The rebalance looks a little tricky right now, with many firms breaking stride on dividend payments for Covid (understandable). For some it was a brief pause, others rebased, and a few have not restarted paying again. With 'blocks' in financials, miners and pharma (10), plus those not currently paying (5) that's half the options gone, then a further bunch with recent cuts (Covid or otherwise) (7), that leaves only eight possible stocks (TSCO, TATE, PNN, NG, BVIC, ULVR, BA, SGE) but all-bar-two are yielding below the 4.0%, so would be dilutive, although once topped up would start to bring some of the 10 'blocks' back into play. Choices, choices.
Thanks for the very considered reply. Your "'masterly inactivity" has indeed resulted in no disaster, presumably to a great extent showing the benefit of the initial level of diversification in your portfolio. I know there are frequent debates here about how many shares are needed to achieve an adequately diversified portfolio, and 15 is often quoted as enough. In the case of a long period of activity your experience may show that more is better from the perspective of forced disposal.
I do not have the time to do what I think would be a time consuming piece of analysis, but I do wonder if the issue of forced disposal and / or significant capital returns triggering the need for action to reinvest, even in a draw down portfolio, is greater now than it was in past periods.
It seems our thoughts are aligned on the point that the inactivity probably cost income due to there being no reinvestment, but how much is impossible to say. In this particular period you could have reinvested in a high yielding share at the beginning of the three years that then shortly afterwards cut or halted its dividend for most of the period you were away. I also agree with you, a dividend reinvestment plan (I presume that is what DRIP stands for) could have caused as many problems (imbalance) as it solved (drag) and indeed given the COVID period could have been only a partial solution if the shares reinvested into early on then took action on dividends in a response to COVID.

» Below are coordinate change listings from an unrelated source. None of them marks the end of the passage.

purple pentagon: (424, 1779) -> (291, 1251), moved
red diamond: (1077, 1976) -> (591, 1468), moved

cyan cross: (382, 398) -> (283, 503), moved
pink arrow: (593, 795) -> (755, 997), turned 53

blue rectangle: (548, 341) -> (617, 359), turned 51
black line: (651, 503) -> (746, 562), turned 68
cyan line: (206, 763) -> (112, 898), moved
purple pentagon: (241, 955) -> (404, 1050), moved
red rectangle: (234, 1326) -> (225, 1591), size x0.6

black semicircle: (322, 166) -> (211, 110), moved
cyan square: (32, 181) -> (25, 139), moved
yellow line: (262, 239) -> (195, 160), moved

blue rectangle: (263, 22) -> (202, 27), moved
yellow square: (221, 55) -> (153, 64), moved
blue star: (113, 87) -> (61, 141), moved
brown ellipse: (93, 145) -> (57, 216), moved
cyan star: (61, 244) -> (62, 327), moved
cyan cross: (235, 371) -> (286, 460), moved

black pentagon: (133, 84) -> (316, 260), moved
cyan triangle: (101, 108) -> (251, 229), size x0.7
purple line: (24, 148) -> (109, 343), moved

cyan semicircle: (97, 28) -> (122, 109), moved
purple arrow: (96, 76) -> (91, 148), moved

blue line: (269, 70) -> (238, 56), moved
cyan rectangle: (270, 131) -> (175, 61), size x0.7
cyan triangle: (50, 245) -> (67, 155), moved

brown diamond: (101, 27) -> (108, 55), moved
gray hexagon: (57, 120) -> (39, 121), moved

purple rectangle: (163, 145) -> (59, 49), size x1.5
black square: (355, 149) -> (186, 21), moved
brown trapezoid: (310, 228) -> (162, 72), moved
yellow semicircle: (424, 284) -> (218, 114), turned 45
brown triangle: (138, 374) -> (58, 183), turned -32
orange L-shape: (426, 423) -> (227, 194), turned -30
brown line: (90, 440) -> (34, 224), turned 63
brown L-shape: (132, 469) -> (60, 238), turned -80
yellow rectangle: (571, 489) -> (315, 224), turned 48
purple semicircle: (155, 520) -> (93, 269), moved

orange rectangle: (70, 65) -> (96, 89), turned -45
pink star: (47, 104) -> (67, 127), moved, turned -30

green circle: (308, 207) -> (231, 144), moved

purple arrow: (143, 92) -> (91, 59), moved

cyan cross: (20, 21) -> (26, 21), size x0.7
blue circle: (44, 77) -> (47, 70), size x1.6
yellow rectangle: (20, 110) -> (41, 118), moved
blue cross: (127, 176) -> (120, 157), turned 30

As you say rebalancing may be tricky, and I also agree that with a large proportion of the portfolio in cash in some cases some reinvestment may allow you to look at some of the currently blocked candidates again. I tried looking at Financials as an example, I assumed four constituents and as far as I can see there is scope for candidates being blocked at different and multiple levels. For example, Admiral looks blocked at all levels, but HSBC (yielding over 4%) maybe only at the higher levels of aggregation. I had to try and come up with a view of income concentration, as this is not explicitly shown. I took the value concentration as shown, divided by the percentage of median value then multiplied by percentage of median income to arrive at an income concentration number. But something is not right, if I am correct and you Financials grouping is made up of ADM, AV., LGEN and HSBA I only make the income concentration 14%, rather than the 24% you mention. However, using the aprroach above I do arrive at 25% income concentration. So something is wrong with my attempt to reach a proxy. Are REITs in your Financials?
Finally you mention shares blocked as cutters. I think, given the rather unusual COVID period some flexibility could be taken here. IMHO it is reasonable to look differently on a share which cut and rapidly resumed at the historic dividend level (possibly even paying the missed dividends), as compared to one which merely used COVID as cover for taking action to necessarily rebase its dividend.
It would be interesting if you could provide further insight when you come to making your decisions around reinvestment.